Based on the Ethereum blockchain technology that fuels the world’s second largest digital currency, CryptoKitties works with the digital wallet MetaMask and accepts the digital payment ether. If you want more details, the website has a handy FAQ section.

Will I lose my CryptoKitty when the game isn’t trendy anymore?

According to the creators, no. “Each cat is one-of-a-kind and 100% owned by you; it cannot be replicated, taken away, or destroyed,” the website says. Because the game is decentralized, CryptoKitties can live forever on the Ethereum blockchain, unlike other web games that are stored on a database and depend on the company continuing to host them.

This article provided courtesy of TheBlaze.

GLENN: Interesting weekend for bitcoin. It went from 12,000 to a low of 10,6. Do you know why?

This is actually something you should watch. Do you know why it had such a big blip? It lost 1,000 bucks, that fast. You know why?

STU: I don't know why, no.

GLENN: Telegraph reported, right about the time of the big drop, in the UK, that they are now -- the UK is going to launch a crackdown on the virtual currency bitcoin, amid growing concern it's being used to launder money and dodge tax.

So now you have England saying, we're going to look into this. We might start regulation. So it went down. Almost 2,000 points. And then by the end of the day, it had bounced back up. What is it at now?

STU: 11,300.

GLENN: 11,300.

STU: What a disappointment. From 800 in January.
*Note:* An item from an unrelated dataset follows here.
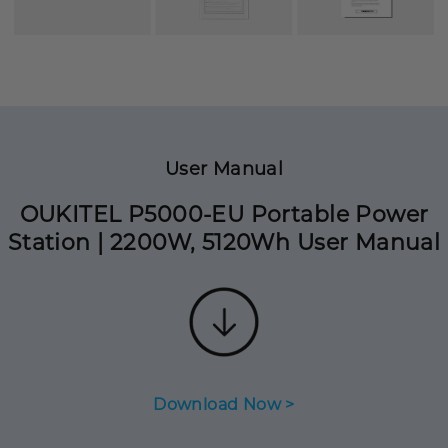
User Manual
OUKITEL P5000-EU Portable Power
Station | 2200W, 5120Wh User Manual
Download Now >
GLENN: A lot of people say that bitcoin is in a bubble. And you could make the case. And a pretty strong case that it's in a bubble. One that I haven't really been willing to look at.

STU: This time it's different. It's never going to stop. It's always --

GLENN: Right. It's never different.

However, I think I have the evidence that makes me say, we are definitely in a bubble. Here it is: Launched just a few days ago, crypto kitties -- crypto kitties, essentially like a digital version of Pokémon cards, but based on the Ethereum block chain, is becoming one of the biggest viral sensations to catch on in the tech world.
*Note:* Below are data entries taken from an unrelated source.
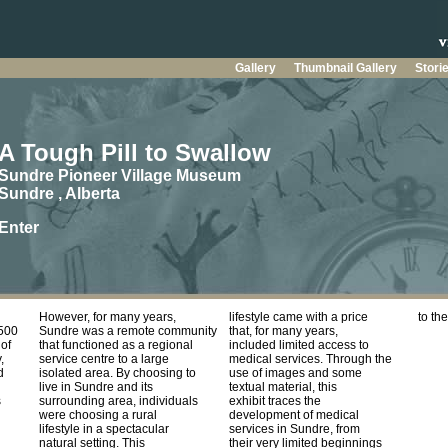
Gallery
Thumbnail Gallery
Stori
A Tough Pill to Swallow
Sundre Pioneer Village Museum
Sundre , Alberta
Enter
However, for many years,
lifestyle came with a price
to th
2500
Sundre was a remote community
that, for many years,
of
that functioned as a regional
included limited access to
,
service centre to a large
medical services. Through the
d
isolated area. By choosing to
use of images and some
live in Sundre and its
textual material, this
s
surrounding area, individuals
exhibit traces the
were choosing a rural
development of medical
lifestyle in a spectacular
services in Sundre, from
natural setting. This
their very limited beginnings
Design studio. People are spending a crazy amount of really money on the game. So far, about $1.3 million has been transacted with multiple kittens, selling for 50 Ethereum coins. And the genius kitten being sold for a record of 246. That's $113,000.
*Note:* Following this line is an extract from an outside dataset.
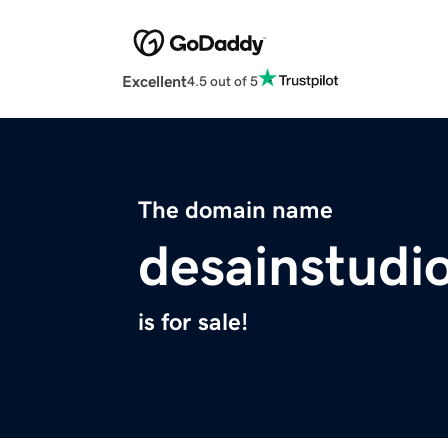
Excellent
4.5 out of 5
The domain name
desainstudi
is for sale!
So here's what it is: I think -- I think there are only a certain number of virtual kitties that are born.

STU: And when you say -- you mean like cats. Little cats? Digital cats?

GLENN: Little digital cat. Okay? Just a digital cat. And they're born through the block chain.

STU: So stupid.

GLENN: So you buy a cat that is a digital block chain cat.

STU: Uh-huh.

GLENN: And then you can interact with the digital cat. Let's see what it says that you do, I know the idea is to trade. It's like Beanie Babies. To trade and to buy a better cat, that doesn't exist.

STU: Okay. So it's a bubble. We can now clarify.

GLENN: Yeah, it's definitely a bubble. What you do is you collect cats. Here are the cats right here. How to play. There are are the cats.

STU: They all look pretty much the same.

GLENN: They're very different.

STU: They're very different?

GLENN: No, they're very different. Game was ceded with 100 founder kitties. This -- there's also a new gen HEP zero cat, released every 15 minutes, which are listed for the average price of the last five sold, plus 50 percent. But the sale price declines over 24 hours, until somebody actually buys the cat. Anyone can sell their kittens via an auction, where they pick a starting price and an ending price. And the price declines over time, until someone buys the cat.

So, for example, I could put a kitten up for sale for a one-day auction at one Ethereum coin.

STU: Ether or Ethereum.

GLENN: Yeah, Ethereum coin. Starting at one and an ending price of zero.

And if somebody buys it 12 hours after the auction starts, they pay me .5 Ethereum points.

STU: Which is like a couple hundred bucks.

GLENN: You can also create new kittens by breeding them.

STU: Okay. So block chain sex is basically what's happening?

GLENN: No. Block chain cartoon kitty sex.

STU: That's much more --

GLENN: So you are taking money that has no real value, because it doesn't actually exist. You're buying that bogus money, and you're trading that bogus money for a bogus cat.

(chuckling)

GLENN: That doesn't exist. And your hope is that you're going to sell that fake cat. Or breed a better fake cat. And sell it for more of the fake coins than anybody else.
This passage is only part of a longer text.